A visit to the ELR on Saturday 14th October for the Steam Event.  Running were ex Southern 34092 City of Wells and ex-LNER 60009 Union of South Africa plus some local locos.

We drove to Rawtenstall which is the nearest station and taking a wrong turning came upon a shopping area that has a big car park for the M&S Food, Aldi, Costa etc and a convenient path to the station.   Tickets on a steam day are £13.20 each and we boarded the 10.30 hauled by 34092 which was looking very smart in dark green.    Arriving at Ramsbottom it was found the loco had a ‘hot axle’ so after a short wait it was replaced by 52392 which must have been a big disappointment to the dozens of photographers strategically positioned on the hills along the track.  Well I’m thinking that could have been me as I was thinking of getting some trackside shots. I wonder who owns the loco and how much it costs to do a repair like that.

34092 City of Wells at Rawtenstall

Arriving at Bury the train was 25 minutes late so emergency measures were taken for those who wanted to take Union of South Africa back.  They were told to run across the track while stewards made sure they went safely.  The platform was packed with enthusiasts and 60009 was looking magnificent, the shape of the loco, its curves are beautifully designed and metalwork beautifully formed.

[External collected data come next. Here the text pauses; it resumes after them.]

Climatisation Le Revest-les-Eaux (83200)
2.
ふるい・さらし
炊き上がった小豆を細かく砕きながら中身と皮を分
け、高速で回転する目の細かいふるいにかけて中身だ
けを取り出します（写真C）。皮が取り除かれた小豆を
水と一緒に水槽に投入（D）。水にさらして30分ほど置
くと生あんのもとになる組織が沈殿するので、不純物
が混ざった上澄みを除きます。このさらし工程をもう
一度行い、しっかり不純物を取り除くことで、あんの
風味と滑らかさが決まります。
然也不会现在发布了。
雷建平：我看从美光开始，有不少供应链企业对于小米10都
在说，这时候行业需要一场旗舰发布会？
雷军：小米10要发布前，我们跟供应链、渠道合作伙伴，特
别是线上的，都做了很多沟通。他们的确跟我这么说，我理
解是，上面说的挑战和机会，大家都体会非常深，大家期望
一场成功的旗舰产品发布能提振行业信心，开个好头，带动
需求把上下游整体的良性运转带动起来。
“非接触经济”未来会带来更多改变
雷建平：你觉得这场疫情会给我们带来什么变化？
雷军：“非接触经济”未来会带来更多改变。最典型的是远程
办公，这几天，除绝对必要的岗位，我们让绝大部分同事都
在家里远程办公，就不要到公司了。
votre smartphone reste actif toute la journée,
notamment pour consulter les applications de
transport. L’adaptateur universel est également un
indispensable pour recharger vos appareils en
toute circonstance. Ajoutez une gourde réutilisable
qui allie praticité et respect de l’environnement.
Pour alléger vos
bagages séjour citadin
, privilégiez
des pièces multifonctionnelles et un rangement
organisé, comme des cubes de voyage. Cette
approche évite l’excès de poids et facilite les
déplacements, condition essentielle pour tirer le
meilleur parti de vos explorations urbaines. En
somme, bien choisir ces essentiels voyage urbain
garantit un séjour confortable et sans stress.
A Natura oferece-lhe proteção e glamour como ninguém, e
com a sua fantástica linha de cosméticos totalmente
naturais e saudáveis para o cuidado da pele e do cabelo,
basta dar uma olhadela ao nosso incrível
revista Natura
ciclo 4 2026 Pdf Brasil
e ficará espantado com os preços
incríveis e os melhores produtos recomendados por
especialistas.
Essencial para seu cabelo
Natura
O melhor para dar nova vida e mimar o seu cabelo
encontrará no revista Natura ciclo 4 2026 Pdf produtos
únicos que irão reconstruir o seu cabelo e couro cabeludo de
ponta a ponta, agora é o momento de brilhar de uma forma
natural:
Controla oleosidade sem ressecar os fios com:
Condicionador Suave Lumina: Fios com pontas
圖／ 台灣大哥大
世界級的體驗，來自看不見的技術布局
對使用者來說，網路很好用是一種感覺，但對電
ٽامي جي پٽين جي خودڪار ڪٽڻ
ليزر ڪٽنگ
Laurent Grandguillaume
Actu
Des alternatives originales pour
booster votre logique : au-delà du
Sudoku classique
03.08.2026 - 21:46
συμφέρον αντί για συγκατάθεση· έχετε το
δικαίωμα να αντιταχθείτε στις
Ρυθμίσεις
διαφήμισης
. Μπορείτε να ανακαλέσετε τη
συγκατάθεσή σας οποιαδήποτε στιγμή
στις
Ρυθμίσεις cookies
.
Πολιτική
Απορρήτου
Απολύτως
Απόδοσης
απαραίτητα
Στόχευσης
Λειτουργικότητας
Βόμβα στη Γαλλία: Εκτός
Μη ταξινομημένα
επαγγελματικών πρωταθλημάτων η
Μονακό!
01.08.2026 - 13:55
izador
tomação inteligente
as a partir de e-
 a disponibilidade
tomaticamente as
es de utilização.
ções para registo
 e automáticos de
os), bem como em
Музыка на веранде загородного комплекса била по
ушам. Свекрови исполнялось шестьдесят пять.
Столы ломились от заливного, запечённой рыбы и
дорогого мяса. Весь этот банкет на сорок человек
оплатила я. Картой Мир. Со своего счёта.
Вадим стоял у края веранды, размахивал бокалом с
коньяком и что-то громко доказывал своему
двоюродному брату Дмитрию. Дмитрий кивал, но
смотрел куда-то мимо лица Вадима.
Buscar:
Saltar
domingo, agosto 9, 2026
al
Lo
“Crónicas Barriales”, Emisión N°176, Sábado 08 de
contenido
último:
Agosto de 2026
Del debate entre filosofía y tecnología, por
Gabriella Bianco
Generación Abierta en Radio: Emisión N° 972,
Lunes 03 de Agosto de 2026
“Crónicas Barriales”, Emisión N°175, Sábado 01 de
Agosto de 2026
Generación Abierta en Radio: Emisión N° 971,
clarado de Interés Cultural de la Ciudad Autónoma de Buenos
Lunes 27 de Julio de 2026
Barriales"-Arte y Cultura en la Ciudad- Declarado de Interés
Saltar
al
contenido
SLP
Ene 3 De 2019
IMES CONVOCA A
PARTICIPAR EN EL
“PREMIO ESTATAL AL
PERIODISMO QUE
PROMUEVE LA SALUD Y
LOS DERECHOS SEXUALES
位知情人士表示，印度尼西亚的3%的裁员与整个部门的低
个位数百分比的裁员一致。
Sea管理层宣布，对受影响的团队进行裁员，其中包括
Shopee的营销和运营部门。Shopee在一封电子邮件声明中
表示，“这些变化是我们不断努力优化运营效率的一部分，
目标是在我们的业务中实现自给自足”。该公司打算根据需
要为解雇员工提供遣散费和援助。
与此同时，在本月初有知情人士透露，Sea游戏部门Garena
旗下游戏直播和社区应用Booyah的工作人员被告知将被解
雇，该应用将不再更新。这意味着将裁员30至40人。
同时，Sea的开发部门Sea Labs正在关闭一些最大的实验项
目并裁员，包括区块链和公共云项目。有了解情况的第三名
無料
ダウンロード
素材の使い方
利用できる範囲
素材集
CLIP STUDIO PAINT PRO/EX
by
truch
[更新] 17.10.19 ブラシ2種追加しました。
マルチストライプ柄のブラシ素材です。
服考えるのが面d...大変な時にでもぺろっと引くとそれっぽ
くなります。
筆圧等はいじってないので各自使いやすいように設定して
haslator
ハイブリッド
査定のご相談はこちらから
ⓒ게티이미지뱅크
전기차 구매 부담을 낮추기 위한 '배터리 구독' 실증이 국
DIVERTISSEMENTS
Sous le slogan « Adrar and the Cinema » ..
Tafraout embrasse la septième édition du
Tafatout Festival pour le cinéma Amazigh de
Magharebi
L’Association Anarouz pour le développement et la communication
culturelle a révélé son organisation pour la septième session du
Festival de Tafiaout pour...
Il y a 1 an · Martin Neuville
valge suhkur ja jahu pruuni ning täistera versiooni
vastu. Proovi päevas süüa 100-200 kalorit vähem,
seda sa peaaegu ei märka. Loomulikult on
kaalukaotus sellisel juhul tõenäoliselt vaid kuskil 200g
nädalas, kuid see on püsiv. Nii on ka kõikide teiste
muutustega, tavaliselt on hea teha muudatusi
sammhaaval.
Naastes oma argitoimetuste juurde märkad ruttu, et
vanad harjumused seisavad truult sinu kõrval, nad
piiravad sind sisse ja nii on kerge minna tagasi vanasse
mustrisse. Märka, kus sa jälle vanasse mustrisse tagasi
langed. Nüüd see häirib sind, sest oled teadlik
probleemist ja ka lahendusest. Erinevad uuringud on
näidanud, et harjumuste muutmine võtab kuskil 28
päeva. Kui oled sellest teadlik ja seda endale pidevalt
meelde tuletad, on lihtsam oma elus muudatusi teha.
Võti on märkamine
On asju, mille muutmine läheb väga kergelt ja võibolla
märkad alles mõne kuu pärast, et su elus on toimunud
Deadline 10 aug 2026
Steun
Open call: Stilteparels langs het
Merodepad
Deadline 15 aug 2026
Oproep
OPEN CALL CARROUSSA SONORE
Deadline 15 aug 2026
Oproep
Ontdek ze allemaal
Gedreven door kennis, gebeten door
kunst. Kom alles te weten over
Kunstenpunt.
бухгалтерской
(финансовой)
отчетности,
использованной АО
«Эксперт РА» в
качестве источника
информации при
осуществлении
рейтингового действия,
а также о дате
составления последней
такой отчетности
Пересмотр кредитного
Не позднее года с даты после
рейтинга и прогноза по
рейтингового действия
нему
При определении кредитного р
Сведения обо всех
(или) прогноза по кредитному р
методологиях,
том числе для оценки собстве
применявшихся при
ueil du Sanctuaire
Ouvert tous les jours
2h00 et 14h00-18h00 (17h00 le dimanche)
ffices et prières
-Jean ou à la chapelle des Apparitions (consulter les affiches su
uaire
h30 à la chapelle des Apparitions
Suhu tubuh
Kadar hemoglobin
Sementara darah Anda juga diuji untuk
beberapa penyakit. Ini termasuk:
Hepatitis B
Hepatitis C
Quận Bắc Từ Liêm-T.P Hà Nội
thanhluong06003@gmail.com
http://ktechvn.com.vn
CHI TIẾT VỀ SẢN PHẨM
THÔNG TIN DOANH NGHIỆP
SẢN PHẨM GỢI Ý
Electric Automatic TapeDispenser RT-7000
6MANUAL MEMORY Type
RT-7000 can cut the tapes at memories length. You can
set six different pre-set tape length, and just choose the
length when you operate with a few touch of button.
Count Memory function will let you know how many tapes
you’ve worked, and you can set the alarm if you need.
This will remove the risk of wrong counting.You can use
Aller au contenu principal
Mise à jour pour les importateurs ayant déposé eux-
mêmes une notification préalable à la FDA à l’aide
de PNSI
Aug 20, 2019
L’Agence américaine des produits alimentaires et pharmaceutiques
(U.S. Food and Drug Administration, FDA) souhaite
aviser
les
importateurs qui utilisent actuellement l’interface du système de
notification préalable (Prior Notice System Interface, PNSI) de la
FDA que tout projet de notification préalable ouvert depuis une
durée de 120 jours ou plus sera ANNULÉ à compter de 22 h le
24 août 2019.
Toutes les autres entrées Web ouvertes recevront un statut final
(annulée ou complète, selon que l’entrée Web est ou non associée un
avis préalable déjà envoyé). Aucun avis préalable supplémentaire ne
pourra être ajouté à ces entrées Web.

60009 Union of South Africa at Bury

We stayed at on the station and had refreshment, there were a lot of stall holders selling railway memorabilia.  Plenty of beer being drunk as well as the tea.   We waited for 13000 to arrive and some exchange was done to haul the train to Heywood.    We had intended to visit the Bury Transport Museum but had got behind schedule so decided to get the train back so we could visit The Whitaker Museum and Art Gallery in Rawtenstall.

Getting back to the car we were able to do some shopping then drive to the Whitaker which is about half a mile from the station.   It’s a smallish building in a park on the side of a hill.  Formerly a mill owners house it contains a cafe, museum and art gallery.  The cafe serves very good food and is quite stylish although service was slow on that day.  It was busy.  The art gallery had a local artist’s open display.  The quality was high and obviously selective with prices also quite high.  The museum is fairly small but interesting with some Horrocks displays similar to what I’ve seen at Queen Street Mill Museum in Burnley.  The museum is good if you’re nearby but not worth a journey.

Overall it was a good day and one that will be repeated although perhaps getting the 9.30 train would give more time as we like to be home by 4.